Work order –
Lines with the word "marker" in them are the ones to copy from the records.

Raw data –
========

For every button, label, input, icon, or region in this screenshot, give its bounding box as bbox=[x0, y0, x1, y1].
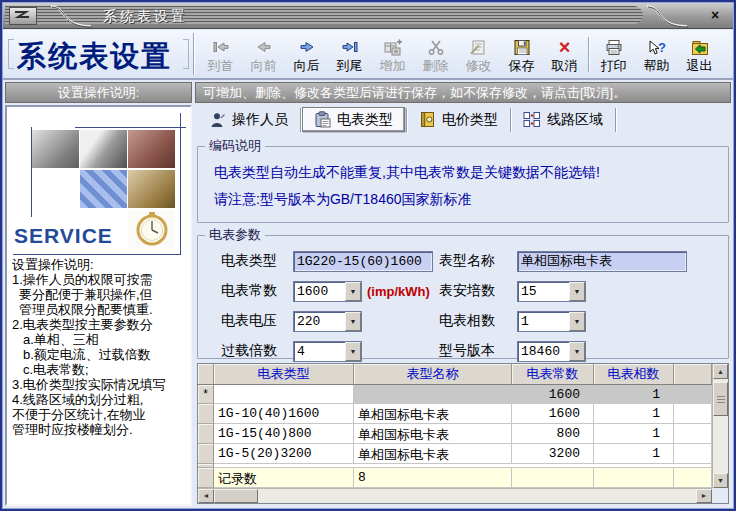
voltage-label: 电表电压 bbox=[198, 312, 293, 330]
grid-marker-header bbox=[198, 364, 214, 385]
grid-cell bbox=[674, 404, 712, 424]
combo-value: 1 bbox=[518, 312, 569, 331]
go-last-button[interactable]: 到尾 bbox=[328, 31, 371, 78]
grid-cell[interactable]: 1600 bbox=[512, 404, 594, 424]
tab-price-type[interactable]: 电价类型 bbox=[408, 107, 509, 132]
sidebar: 设置操作说明: SERVICE bbox=[5, 82, 192, 506]
grid-cell[interactable] bbox=[354, 385, 512, 404]
vertical-scroll-thumb[interactable] bbox=[713, 382, 728, 416]
grid-cell[interactable]: 800 bbox=[512, 424, 594, 444]
grid-cell[interactable]: 1 bbox=[594, 444, 674, 464]
combo-value: 1600 bbox=[294, 282, 345, 301]
app-logo-icon[interactable] bbox=[9, 7, 37, 25]
operator-person-icon bbox=[209, 112, 226, 128]
chevron-down-icon[interactable]: ▼ bbox=[569, 282, 585, 301]
help-button[interactable]: ? 帮助 bbox=[635, 31, 678, 78]
form-row: 电表电压 220▼ 电表相数 1▼ bbox=[198, 306, 728, 336]
scroll-right-icon[interactable]: ► bbox=[696, 489, 712, 503]
chevron-down-icon[interactable]: ▼ bbox=[569, 342, 585, 361]
tab-line-area[interactable]: 线路区域 bbox=[512, 107, 614, 132]
red-x-icon: × bbox=[559, 36, 571, 58]
tab-separator bbox=[406, 108, 407, 132]
header-separator bbox=[193, 33, 195, 75]
amperage-label: 表安培数 bbox=[439, 282, 517, 300]
modify-button[interactable]: 修改 bbox=[457, 31, 500, 78]
toolbar-separator bbox=[588, 37, 590, 72]
go-first-button[interactable]: 到首 bbox=[199, 31, 242, 78]
model-name-field[interactable] bbox=[517, 251, 687, 272]
tab-separator bbox=[615, 108, 616, 132]
table-row[interactable]: 1G-10(40)1600 单相国标电卡表 1600 1 bbox=[198, 404, 712, 424]
grid-cell[interactable]: 1600 bbox=[512, 385, 594, 404]
service-label: SERVICE bbox=[14, 224, 113, 248]
tab-operators[interactable]: 操作人员 bbox=[198, 107, 299, 132]
grid-col-header[interactable]: 电表类型 bbox=[214, 364, 354, 385]
table-row[interactable]: 1G-5(20)3200 单相国标电卡表 3200 1 bbox=[198, 444, 712, 464]
horizontal-scroll-thumb[interactable] bbox=[214, 489, 258, 503]
chevron-down-icon[interactable]: ▼ bbox=[569, 312, 585, 331]
chevron-down-icon[interactable]: ▼ bbox=[345, 282, 361, 301]
grid-cell[interactable]: 1 bbox=[594, 404, 674, 424]
title-bracket bbox=[183, 39, 189, 69]
grid-cell[interactable]: 1 bbox=[594, 385, 674, 404]
titlebar[interactable]: 系统表设置 × bbox=[3, 3, 733, 29]
grid-cell[interactable]: 单相国标电卡表 bbox=[354, 404, 512, 424]
go-prev-button[interactable]: 向前 bbox=[242, 31, 285, 78]
phases-select[interactable]: 1▼ bbox=[517, 311, 586, 332]
grid-cell[interactable]: 1G-5(20)3200 bbox=[214, 444, 354, 464]
photo-tile-keyboard bbox=[80, 170, 127, 208]
voltage-select[interactable]: 220▼ bbox=[293, 311, 362, 332]
toolbar-button-label: 修改 bbox=[466, 58, 492, 73]
grid-col-header[interactable]: 电表常数 bbox=[512, 364, 594, 385]
header-band: 系统表设置 到首 向前 向后 bbox=[3, 30, 733, 80]
grid-cell[interactable]: 单相国标电卡表 bbox=[354, 424, 512, 444]
save-button[interactable]: 保存 bbox=[500, 31, 543, 78]
tab-label: 线路区域 bbox=[547, 111, 603, 129]
table-row[interactable]: 1G-15(40)800 单相国标电卡表 800 1 bbox=[198, 424, 712, 444]
grid-cell[interactable]: 1G-10(40)1600 bbox=[214, 404, 354, 424]
line-area-boxes-icon bbox=[523, 111, 541, 128]
delete-button[interactable]: 删除 bbox=[414, 31, 457, 78]
scroll-down-icon[interactable]: ▼ bbox=[713, 473, 728, 488]
exit-button[interactable]: 退出 bbox=[678, 31, 721, 78]
chevron-down-icon[interactable]: ▼ bbox=[345, 312, 361, 331]
scroll-left-icon[interactable]: ◄ bbox=[198, 489, 214, 503]
go-next-button[interactable]: 向后 bbox=[285, 31, 328, 78]
add-button[interactable]: 增加 bbox=[371, 31, 414, 78]
combo-value: 18460 bbox=[518, 342, 569, 361]
toolbar-button-label: 保存 bbox=[509, 58, 535, 73]
amperage-select[interactable]: 15▼ bbox=[517, 281, 586, 302]
toolbar-button-label: 到首 bbox=[208, 58, 234, 73]
vertical-scrollbar[interactable]: ▲ ▼ bbox=[712, 364, 728, 488]
meter-type-field[interactable] bbox=[293, 251, 433, 272]
row-marker bbox=[198, 424, 214, 444]
table-row[interactable]: * 1600 1 bbox=[198, 385, 712, 404]
horizontal-scrollbar[interactable]: ◄ ► bbox=[198, 488, 712, 503]
print-button[interactable]: 打印 bbox=[592, 31, 635, 78]
close-button[interactable]: × bbox=[706, 7, 724, 24]
instruction-line: 要分配便于兼职操作,但 bbox=[12, 287, 189, 302]
instruction-line: c.电表常数; bbox=[12, 362, 189, 377]
grid-cell[interactable]: 3200 bbox=[512, 444, 594, 464]
watch-icon bbox=[135, 212, 169, 246]
cancel-button[interactable]: × 取消 bbox=[543, 31, 586, 78]
instruction-line: 4.线路区域的划分过粗, bbox=[12, 392, 189, 407]
page-title: 系统表设置 bbox=[17, 37, 172, 77]
model-version-select[interactable]: 18460▼ bbox=[517, 341, 586, 362]
overload-select[interactable]: 4▼ bbox=[293, 341, 362, 362]
grid-cell[interactable] bbox=[214, 385, 354, 404]
toolbar-button-label: 帮助 bbox=[644, 58, 670, 73]
scroll-up-icon[interactable]: ▲ bbox=[713, 364, 728, 379]
meter-constant-select[interactable]: 1600▼ bbox=[293, 281, 362, 302]
grid-cell[interactable]: 1G-15(40)800 bbox=[214, 424, 354, 444]
grid-col-header[interactable]: 电表相数 bbox=[594, 364, 674, 385]
go-next-icon bbox=[297, 36, 317, 58]
grid-cell bbox=[674, 385, 712, 404]
grid-col-header[interactable]: 表型名称 bbox=[354, 364, 512, 385]
tab-meter-type[interactable]: 电表类型 bbox=[302, 107, 405, 132]
instruction-line: 管理时应按楼幢划分. bbox=[12, 422, 189, 437]
grid-cell[interactable]: 单相国标电卡表 bbox=[354, 444, 512, 464]
chevron-down-icon[interactable]: ▼ bbox=[345, 342, 361, 361]
grid-cell[interactable]: 1 bbox=[594, 424, 674, 444]
go-prev-icon bbox=[254, 36, 274, 58]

========

Solution –
grid-marker-header bbox=[198, 364, 214, 385]
row-marker bbox=[198, 424, 214, 444]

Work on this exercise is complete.